You aren’t a slacker for doing less work. If anything, you’ll produce better work and have more energy, which smart companies want for their employees. When you focus on fewer tasks, you feel energized and motivated by your work instead of stressed and anxious.
How to say “no” the right way
In his time at James River Capital, Saunders has learned how to say no. Follow these three tips to say no at work to save time, improve your work quality, and find happiness at your job.
Know when it’s appropriate to say no
You can’t say no to everything, of course. Sometimes you’ll need to say yes when you don’t want to, and that’s just business. But if a request falls into one of these three buckets, you’re more than justified to turn it down.
It’s irrelevant or unreasonable
Does your coworker want you to run a report that normally takes 12 hours in 2 hours? Or does your boss want you to pick up her dry cleaning when you work in IT?
If an ask is unreasonable or totally irrelevant to your duties, you have room to push back. This is really hard, especially when your boss or client is asking you for these things.
You have to get over the fear of saying no to these requests. It’s critical because when it comes to irrelevant or unreasonable requests, you can’t win. You have to operate within the realm of sanity, and if a request isn’t sane, it’s only going to make you look bad. You need to say no to maintain your professional reputation, even if it comes at the expense of upsetting or upsetting a coworker, boss, or client.
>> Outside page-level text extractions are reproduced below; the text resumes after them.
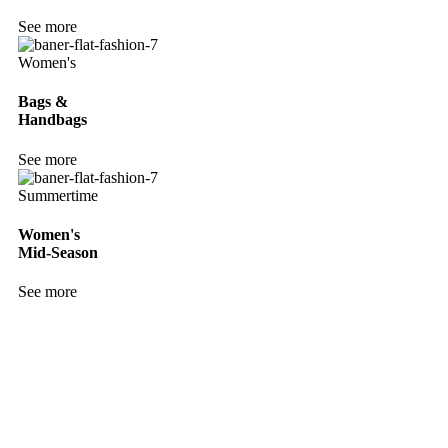
See more
Women's
Bags &
Handbags
See more
Summertime
Women's
Mid-Season
See more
It’s distracting you from your duties
If an ask hinders you from doing your actual job, you can push back. For example, if you’re in marketing and your boss asks you to fix a bug in the website, that’s distracting you from your duties. You might not even know how to fix the issue, which can lead to work-related panic, which stops you from being able to do your actual job, and so the loop continues.
It’s morally wrong
This goes without saying, but sometimes employees feel pressured by their boss to do the wrong thing. You’re in the right to say no for moral reasons if an ask doesn’t align with your values, even more so if it creates a toxic environment.
- Offer an alternative
Once you’ve decided to say no to a request, you have to choose your words carefully. After all, you don’t want to reply to your boss’s request with, “No. I will not do that.” It’s going to come off cold and disrespectful.
For example, say your boss invites you to a 6 am meeting. You know you don’t really need to be in this meeting, but you feel bad telling your boss no. When she sends you the meeting invite, reply and ask if you can send feedback on the project ahead of time because you can’t join at 6 am.
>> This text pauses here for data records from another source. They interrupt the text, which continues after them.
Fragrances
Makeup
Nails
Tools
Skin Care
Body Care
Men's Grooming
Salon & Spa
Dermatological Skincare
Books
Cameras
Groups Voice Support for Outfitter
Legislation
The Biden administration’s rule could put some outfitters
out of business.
Or, if your coworker says, “I need this article written in one hour,” you can push back by saying, “I can’t have it done in one hour, but I can get it to you by the end of the day. Does that work?”
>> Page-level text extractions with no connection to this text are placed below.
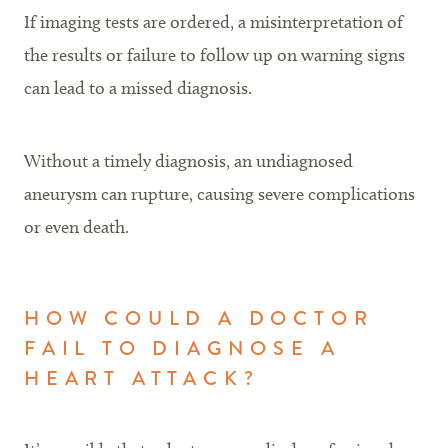
If imaging tests are ordered, a misinterpretation of
the results or failure to follow up on warning signs
can lead to a missed diagnosis.
Without a timely diagnosis, an undiagnosed
aneurysm can rupture, causing severe complications
or even death.
HOW COULD A DOCTOR
FAIL TO DIAGNOSE A
HEART ATTACK?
By offering an alternative, you reinforce what’s reasonable and within the realm of possibility for you while meeting the other person halfway. This is the key to preserving your reputation and relationships with your coworkers while protecting your time and your work at the office.
- Don’t make it sound negotiable
According to Saunders, confidence is the key to effectively saying no. If you push back with wishy-washy language like “maybe” and “I don’t know,” it gives off the impression that your “no” isn’t a no at all.
Avoid this at all costs. Be firm and assertive, but friendly and respectful, when you say no. If you make the pushback sound negotiable, you’re giving the other person the power to override you. You’ll still end up doing the task you don’t want to do, plus you’ll lose your ability to say no in the future, which can be taken advantage of.
The Bottom Line
In his years at James River Capital, Saunders has learned a very important lesson: we have a limited amount of time at work. If you say yes to everything, your time will diminish, and you won’t be able to get your work done. Instead, you’ll be doing others’ work for them.
Being a professional means that you have to say no in a polite, firm way that protects your reputation, relationships, and can boost your career for the long haul.